父である米国大統領のトランプ氏が来日する前にその娘であり、大統領補佐官でもあるイヴァンカ氏が来日し話題となっている。噂では大統領の意思決定にもコミットし、その政治的影響力が大きいだろうということで、日本は安倍総理をはじめ政府あげての大歓迎であり、東京は厳戒態勢が取られている。ロングの金髪の美しい白人女性なのだから、多くの日本人男性が注目するのも無理もない。ただ今回の来日はファッション・モデルではなく、あくまでも大統領補佐官としてである。大統領の補佐官という仕事は主席補佐官を筆頭に閣僚外のポストとなるが、歴代補佐官はみな政治経験豊富なまさに、大統領の仕事を手伝える人たちが担ってきた。歴代でいえば、ジェームズ・ベイカー氏などが有名ところである。では、多岐にわたる大統領の仕事を手伝うとは具体的にどういう内容をさすか、それは大統領に政策を説明し意思決定にアドヴァイスすることである。あえて日本で言うと、総理の補佐官はもちろん、官房長官あたりが妥当であろう。

この実質、副大統領よりも権限をもついわれる補佐官を歓迎し厳戒態勢で臨むのは理解できる。問題はイヴァンカ氏にこの重要な職務をこなすだけの知性と経験が備わっているかである。私の信頼する米国在住の政治にも強いある執筆家に話をきくところ、以下のような返答がかえってきた。一部抜粋する。

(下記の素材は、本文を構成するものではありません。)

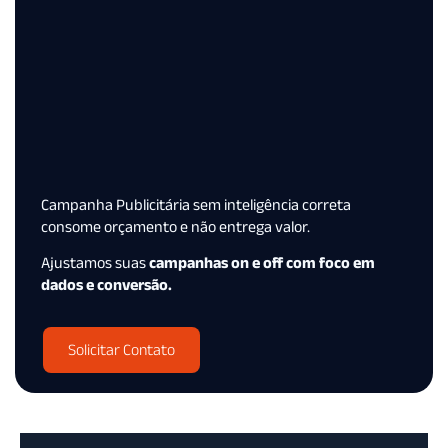
Campanha Publicitária sem inteligência correta
consome orçamento e não entrega valor.
Ajustamos suas
campanhas on e off com foco em
dados e conversão.
Solicitar Contato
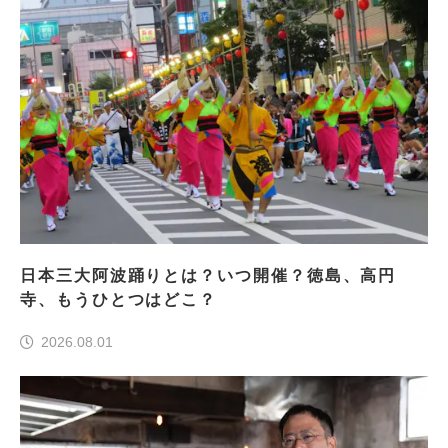
日本三大阿波踊りとは？いつ開催？徳島、高円
寺、もうひとつはどこ？
2026.08.01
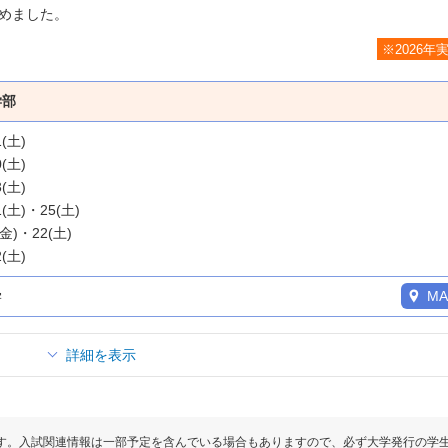
めました。
※2026年
学部
1(土)
0(土)
3(土)
1(土)・25(土)
(金)・22(土)
2(土)
学
MA
詳細を表示
す。入試関連情報は一部予定を含んでいる場合もありますので、必ず大学発行の学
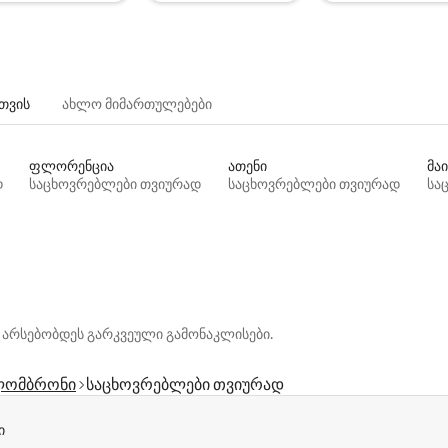
თვის
ახლო მიმართულებები
ფლორენცია
ათენი
მაი
დ
საცხოვრებლები თვიურად
საცხოვრებლები თვიურად
სა
 არსებობდეს გარკვეული გამონაკლისები.
ომბრონი
საცხოვრებლები თვიურად
ი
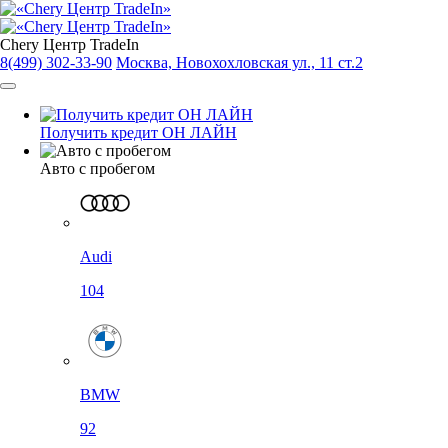
Chery Центр TradeIn
8(499) 302-33-90
Москва, Новохохловская ул., 11 ст.2
Получить кредит ОН ЛАЙН
Авто с пробегом
Audi
104
BMW
92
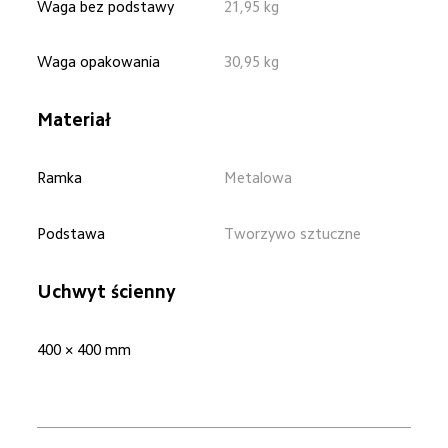
Waga bez podstawy
21,95 kg
Waga opakowania
30,95 kg
Materiał
Ramka
Metalowa
Podstawa
Tworzywo sztuczne
Uchwyt ścienny
400 × 400 mm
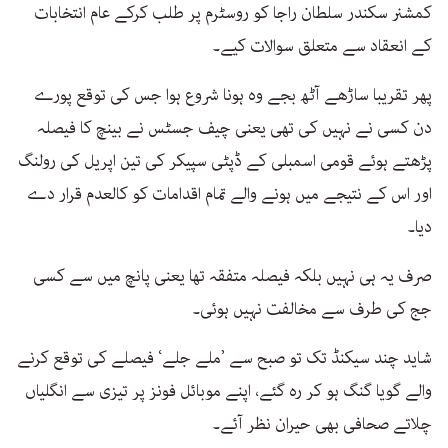
كمشنر سكندر سلطان راجا كو روسٹرم پر طلب كركے عام انتخابات
كے انعقاد سے متعلق سوالات كیے۔
پھر تقریبا ساڑھے آٹھ بجے وہ ہونا شروع ہوا جس كی توقع پورے
دن كسی نے نہیں كی تھی یعنی چیف جسٹس نے بینچ كا فیصلہ
پڑھتے ہوئے قومی اسمبلی کے ڈپٹی سپیكر كی تین اپریل كی رولنگ
اور اس كے نتیجے میں ہونے والے تمام اقدامات كو كالعدم قرار دے
دیا۔
صرف یہ ہی نہیں بلكہ فیصلہ متفقہ تھا یعنی پانچ میں سے كسی
جج كی طرف سے مخالفت نہیں ہوئی۔
شاید چند سیكنڈ تک تو صبح سے ’ملے جلے‘ فیصلے كی توقع كرنے
والے گویا گنگ ہو كر رہ گئے، اپنے موبائل فونز پر تیزی سے انگلیاں
چلاتے صحافی بھی حیران نظر آئے۔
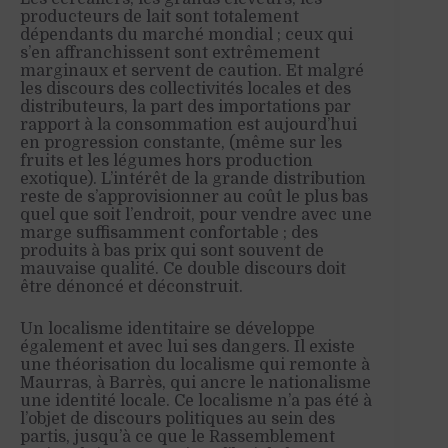
producteurs de lait sont totalement
dépendants du marché mondial ; ceux qui
s’en affranchissent sont extrêmement
marginaux et servent de caution. Et malgré
les discours des collectivités locales et des
distributeurs, la part des importations par
rapport à la consommation est aujourd’hui
en progression constante, (même sur les
fruits et les légumes hors production
exotique). L’intérêt de la grande distribution
reste de s’approvisionner au coût le plus bas
quel que soit l’endroit, pour vendre avec une
marge suffisamment confortable ; des
produits à bas prix qui sont souvent de
mauvaise qualité. Ce double discours doit
être dénoncé et déconstruit.
Un localisme identitaire se développe
également et avec lui ses dangers. Il existe
une théorisation du localisme qui remonte à
Maurras, à Barrès, qui ancre le nationalisme
une identité locale. Ce localisme n’a pas été à
l’objet de discours politiques au sein des
partis, jusqu’à ce que le Rassemblement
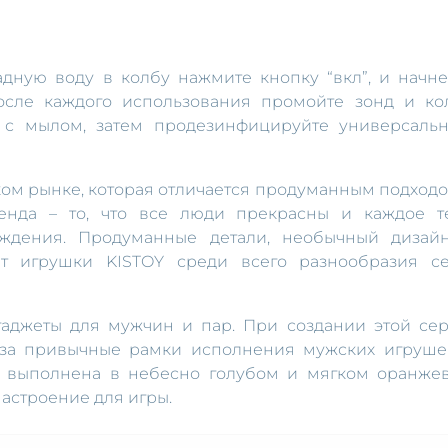
дную воду в колбу нажмите кнопку “вкл”, и начне
осле каждого использования промойте зонд и ко
 с мылом, затем продезинфицируйте универсаль
ком рынке, которая отличается продуманным подходо
ренда – то, что все люди прекрасны и каждое т
аждения. Продуманные детали, необычный дизай
ют игрушки KISTOY среди всего разнообразия се
гаджеты для мужчин и пар. При создании этой сер
за привычные рамки исполнения мужских игруше
ка выполнена в небесно голубом и мягком оранже
настроение для игры.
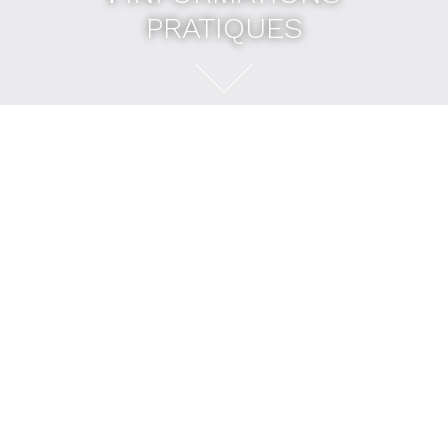
PRATIQUES
ℹ️ INFORMATIONS
PRATIQUES
📍 ACCÈS
Situation géographique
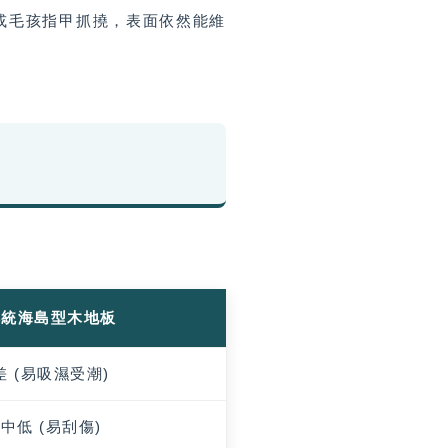
動或毛孩指甲抓撓，表面依然能維
相
傳統海島型木地板
差 (易吸濕受潮)
中低 (易刮傷)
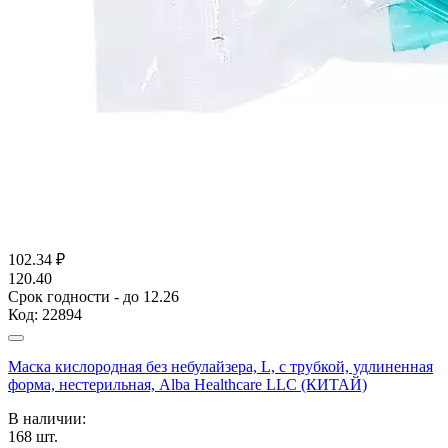
102.34
₽
120.40
Срок годности - до 12.26
Код:
22894
Маска кислородная без небулайзера, L, с трубкой, удлиненная
форма, нестерильная, Alba Healthcare LLC (КИТАЙ)
В наличии:
168
шт.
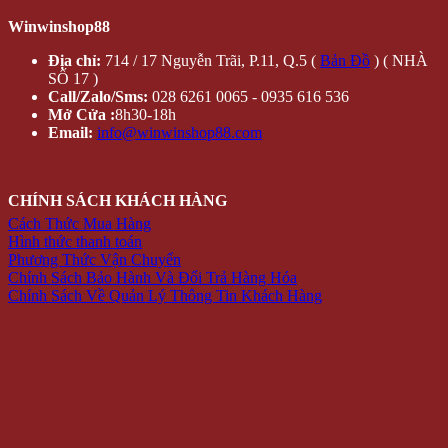
Winwinshop88
Địa chỉ:
714 / 17 Nguyễn Trãi, P.11, Q.5 (
Bản Đồ
) ( NHÀ
SỐ 17 )
Call/Zalo/Sms:
028 6261 0065 - 0935 616 536
Mở Cửa :
8h30-18h
Email:
info@winwinshop88.com
CHÍNH SÁCH KHÁCH HÀNG
Cách Thức Mua Hàng
Hình thức thanh toán
Phương Thức Vận Chuyển
Chính Sách Bảo Hành Và Đổi Trả Hàng Hóa
Chính Sách Về Quản Lý Thông Tin Khách Hàng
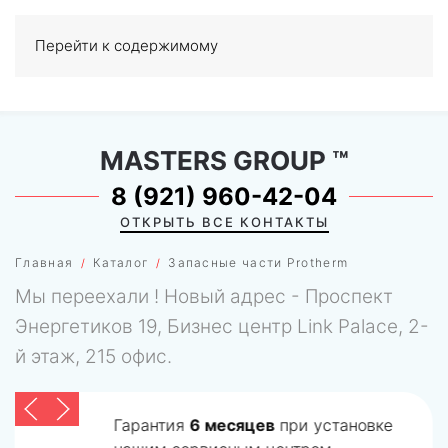
Перейти к содержимому
МЕНЮ
0
MASTERS GROUP
™
8 (921) 960-42-04
ОТКРЫТЬ ВСЕ КОНТАКТЫ
Главная
Каталог
Запасные части Protherm
Мы переехали ! Новый адрес - Проспект
Энергетиков 19, Бизнес центр Link Palace, 2-
й этаж, 215 офис.
Гарантия
6 месяцев
при установке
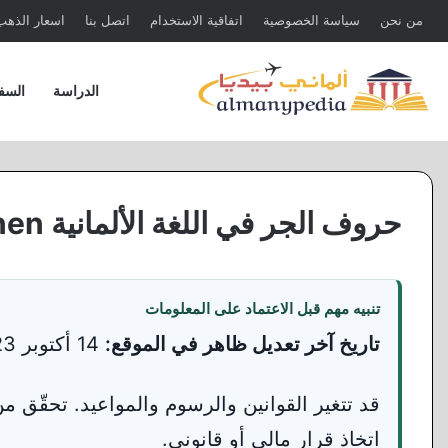
من نحن
سياسة الخصوصية
اتفاقية الاستخدام
اتصل بنا
اسعار الذهب 
الدراسة
السف
حروف الجر في اللغة الألمانية Die Präpositionen
تنبيه مهم قبل الاعتماد على المعلومات
تاريخ آخر تعديل ظاهر في الموقع:
14 أكتوبر 2023 ·
قد تتغير القوانين والرسوم والمواعيد. تحقّق 
اتخاذ قرار مالي أو قانوني.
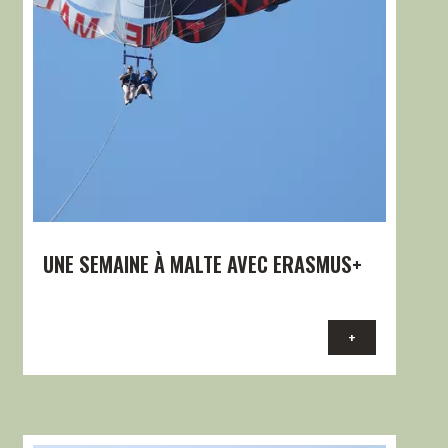
UNE SEMAINE À MALTE AVEC ERASMUS+
+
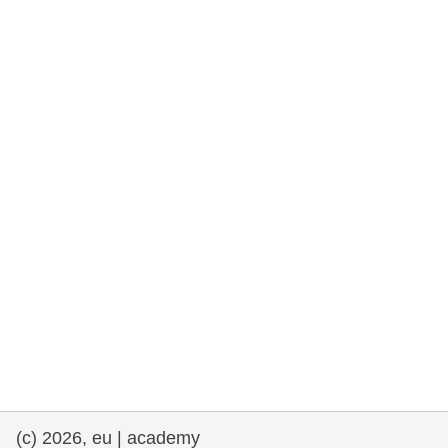
rights, & democracy
maritime & fisheries
migration & integration
nutrition, health & wellbeing
public sector leadership, innovation &
knowledge sharing
transport & infrastructure
(c) 2026, eu | academy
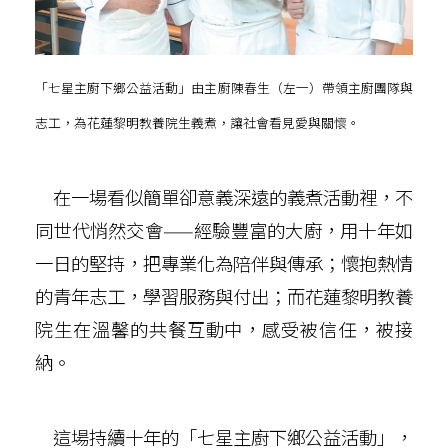
「七星主廚下鄉公益活動」由主廚陳春生（左一）帶領主廚團隊與
志工，為花蓮黎明教養院生義煮，讓社會看見愛與關懷。
在一場看似簡單卻意義深遠的義煮活動裡，不
同世代悄然交會——經驗豐富的大廚，用十年如
一日的堅持，把專業化為陪伴與傳承；懷抱熱情
的青年志工，學習服務與付出；而花蓮黎明教養
院生在溫馨的共餐互動中，感受被信任，被接
納。
這場持續十年的「七星主廚下鄉公益活動」，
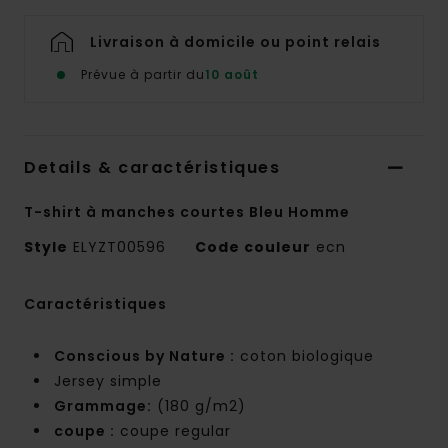
Livraison à domicile ou point relais
Prévue à partir du
10 août
Details & caractéristiques
T-shirt à manches courtes Bleu Homme
Style
ELYZT00596
Code couleur
ecn
Caractéristiques
Conscious by Nature :
coton biologique
Jersey simple
Grammage:
(180 g/m2)
coupe :
coupe regular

自称「活動家」なんでしょうが、こちらでイヴァンカをそんなふうに呼ぶと、ふつうの女性はキレます。
口先だけで、自分のブランドでも女性差別していますよ。
彼女が語る政策のレベルなんて、わが町の女子中学生でできます。

 渡辺由佳里さんより(facebookでのやりとり)

 この情報の信ぴょう性はともかく、日本の一部メディアは騒ぎすぎである。私自身もTVで彼女の会見などを観たがとてもシャープで精力的な印象は受けなかった。
はっきり言おう、とても大統領の補佐官は務まらない。

(まあ、選んだのがオヤジなので仕方ないのかもしれない)

 こんなひどい記事もある。リンクしておく。

www.huffingtonpost.jp

(ファッションチェックって重要ですか、この記事、需要あるんですか)

さらに問題なのは、安倍総理がいわゆるイヴァンカ基金に57億円を拠出するという内容である。ただし、こちらはミスリードをおこしているようで、正確には世界銀行が女性が主体となって活躍する企業家や中小企業支援を行う基金に拠出したのが正確である。

以下のリンクがよくまとまっているので記しておく。

www.buzzfeed.com

筆者自身はこのことには特に何も思っていない。もちろん、世銀の基金の透明性の問題はあるが、イヴァンカ氏はノータッチである。またよくありがちな論調でそんなお金があるなら、日本の他の財源にあてよという類も、それはそれ、これはこれの問題なのであって、日本はそこまで財政難ではないし、混同しすぎな過剰反応とみている。

一部マスコミが調べが足りなかったか、安倍総理やイヴァンカ氏叩きに偏重したかであろう。それはそれで問題ではあるが、筆者がここで述べたいのは結局のところイヴァンカ氏は何しに来て、安倍総理はそれを利用して何がしたかったのであろうか。

今回、どんなイメージ操作が行われたにしても、米国としては大統領来日前にイヴァンカ氏がきたことで国民の注目を集め、日米関係の良好さや柔らかい雰囲気作りには成功した。広報官としてのイヴァンカ氏は合格である。さらに、安倍総理も上記の目的の他、日本は女性の活躍を推進しているというメッセージを弱いながらも発信することができた。簡単にまとめれば、ポーズとして来日したイヴァンカ氏、それにポーズとしてこたえる安倍総理である。はっきりいうと中身は全くないが、こういう外交手段も時にはあるということを認識しておくべきであろう。